Input material -
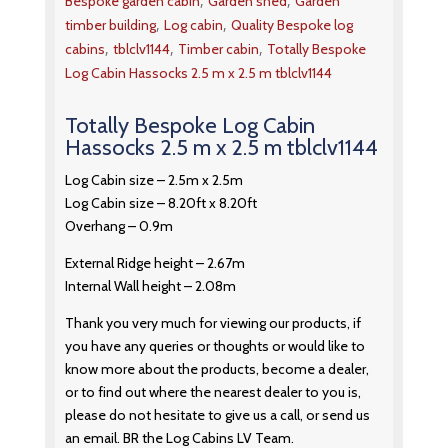
,
,
Bespoke garden cabin
Garden shed
Garden
,
,
timber building
Log cabin
Quality Bespoke log
,
,
,
cabins
tblclv1144
Timber cabin
Totally Bespoke
Log Cabin Hassocks 2.5 m x 2.5 m tblclv1144
Totally Bespoke Log Cabin
Hassocks 2.5 m x 2.5 m tblclv1144
Log Cabin size – 2.5m x 2.5m
Log Cabin size – 8.20ft x 8.20ft
Overhang – 0.9m
External Ridge height – 2.67m
Internal Wall height – 2.08m
Thank you very much for viewing our products, if
you have any queries or thoughts or would like to
know more about the products, become a dealer,
or to find out where the nearest dealer to you is,
please do not hesitate to give us a call, or send us
an email. BR the Log Cabins LV Team.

Goal of the exercise - Copy out each line from the preceding entries that mentions the word "size".

Solution to this exercise -
Log Cabin size – 2.5m x 2.5m
Log Cabin size – 8.20ft x 8.20ft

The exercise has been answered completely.